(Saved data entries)
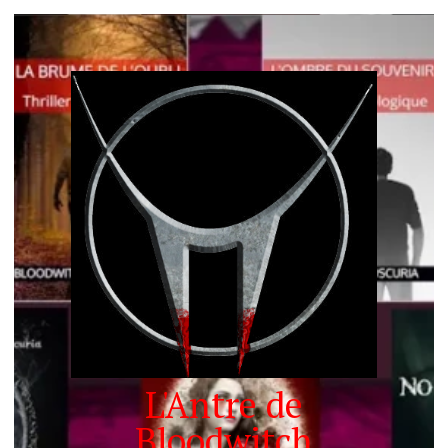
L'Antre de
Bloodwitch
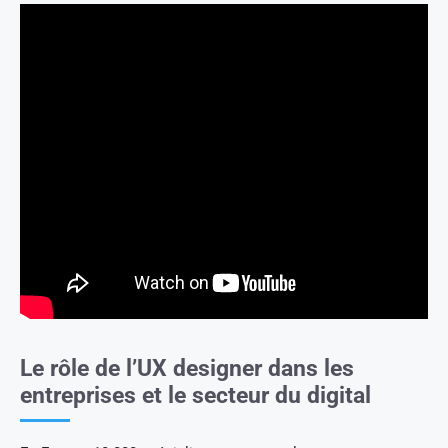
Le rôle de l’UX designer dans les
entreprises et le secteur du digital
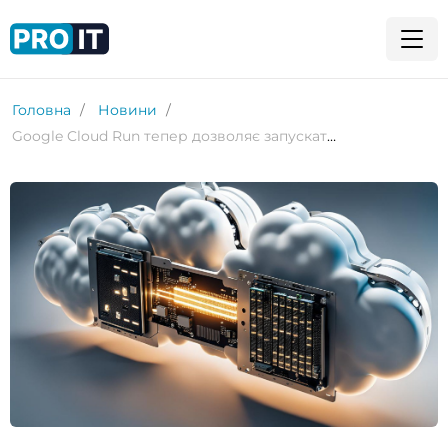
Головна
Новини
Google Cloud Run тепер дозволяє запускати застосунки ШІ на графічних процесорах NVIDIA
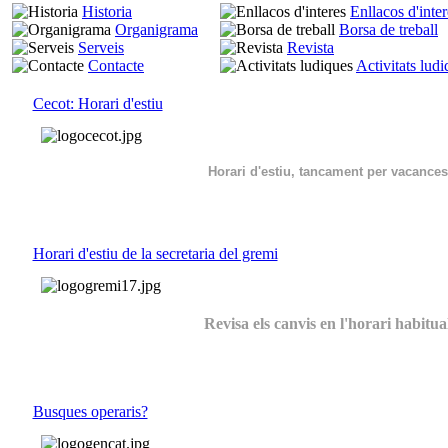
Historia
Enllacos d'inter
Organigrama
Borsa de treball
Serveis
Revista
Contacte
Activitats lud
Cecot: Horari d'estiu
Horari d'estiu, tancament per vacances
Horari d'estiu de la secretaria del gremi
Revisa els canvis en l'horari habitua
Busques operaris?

--

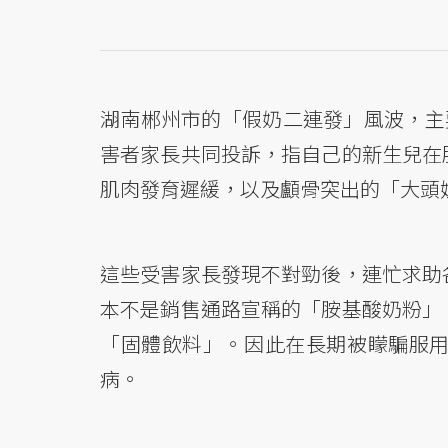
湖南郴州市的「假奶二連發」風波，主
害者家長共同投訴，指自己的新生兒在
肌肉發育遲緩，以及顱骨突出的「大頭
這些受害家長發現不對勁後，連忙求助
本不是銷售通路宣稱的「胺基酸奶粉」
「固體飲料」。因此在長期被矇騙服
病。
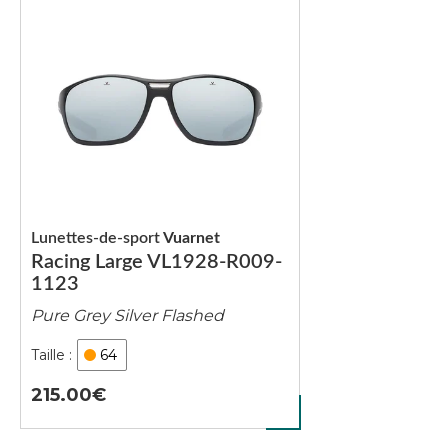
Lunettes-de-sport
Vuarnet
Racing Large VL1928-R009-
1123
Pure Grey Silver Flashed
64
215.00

» **EXERCISE DESCRIPTION**: Can you repeat, word for word, every line above from the one containing "Cecot: Horari d'estiu" down to the one containing "Busques operaris?", including both?

» **SOLVED EXERCISE**:
Cecot: Horari d'estiu
Horari d'estiu, tancament per vacances
Horari d'estiu de la secretaria del gremi
Revisa els canvis en l'horari habitua
Busques operaris?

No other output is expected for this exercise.